▼▼▼

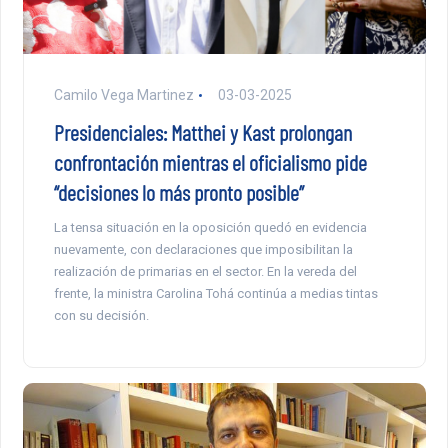
Camilo Vega Martinez
03-03-2025
Presidenciales: Matthei y Kast prolongan
confrontación mientras el oficialismo pide
“decisiones lo más pronto posible”
La tensa situación en la oposición quedó en evidencia
nuevamente, con declaraciones que imposibilitan la
realización de primarias en el sector. En la vereda del
frente, la ministra Carolina Tohá continúa a medias tintas
con su decisión.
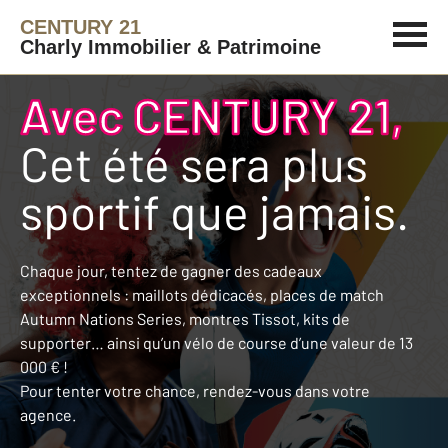
CENTURY 21
Charly Immobilier & Patrimoine
Avec CENTURY 21,
Cet été sera plus
sportif que jamais.
Chaque jour, tentez de gagner des cadeaux
exceptionnels : maillots dédicacés, places de match
Autumn Nations Series, montres Tissot, kits de
supporter… ainsi qu’un vélo de course d’une valeur de 13
000 € !
Pour tenter votre chance, rendez-vous dans votre
agence.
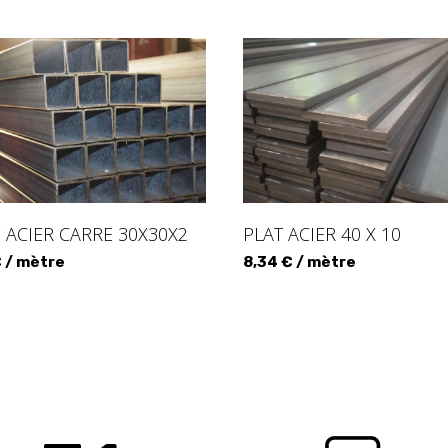
 ACIER CARRE 30X30X2
PLAT ACIER 40 X 10
€ / mètre
8,34 € / mètre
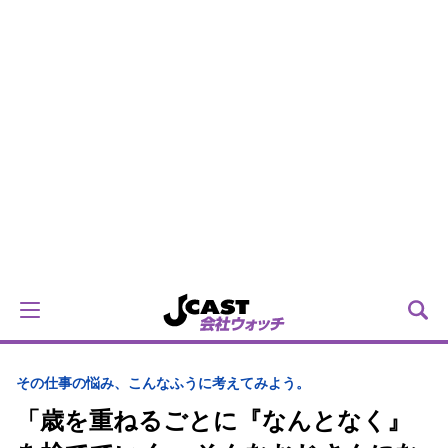
その仕事の悩み、こんなふうに考えてみよう。
「歳を重ねるごとに『なんとなく』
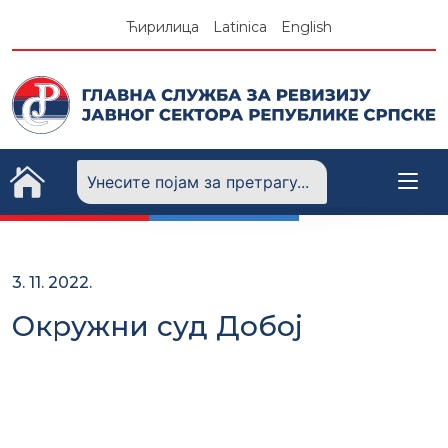
Skip
Ћирилица
Latinica
English
to
content
3. 11. 2022.
Окружни суд Добој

▲▲▲

WHAT IS REQUIRED: The finished answer is an exact repetition of the listing, with every picture removed.

ANSWER TO THE EXERCISE:
Camilo Vega Martinez
03-03-2025
Presidenciales: Matthei y Kast prolongan
confrontación mientras el oficialismo pide
“decisiones lo más pronto posible”
La tensa situación en la oposición quedó en evidencia
nuevamente, con declaraciones que imposibilitan la
realización de primarias en el sector. En la vereda del
frente, la ministra Carolina Tohá continúa a medias tintas
con su decisión.
CENTURY 21
Charly Immobilier & Patrimoine
Avec CENTURY 21,
Cet été sera plus
sportif que jamais.
Chaque jour, tentez de gagner des cadeaux
exceptionnels : maillots dédicacés, places de match
Autumn Nations Series, montres Tissot, kits de
supporter… ainsi qu’un vélo de course d’une valeur de 13
000 € !
Pour tenter votre chance, rendez-vous dans votre
agence.
 ACIER CARRE 30X30X2
PLAT ACIER 40 X 10
€ / mètre
8,34 € / mètre
その仕事の悩み、こんなふうに考えてみよう。
「歳を重ねるごとに『なんとなく』
Skip
Ћирилица
Latinica
English
to
content
3. 11. 2022.
Окружни суд Добој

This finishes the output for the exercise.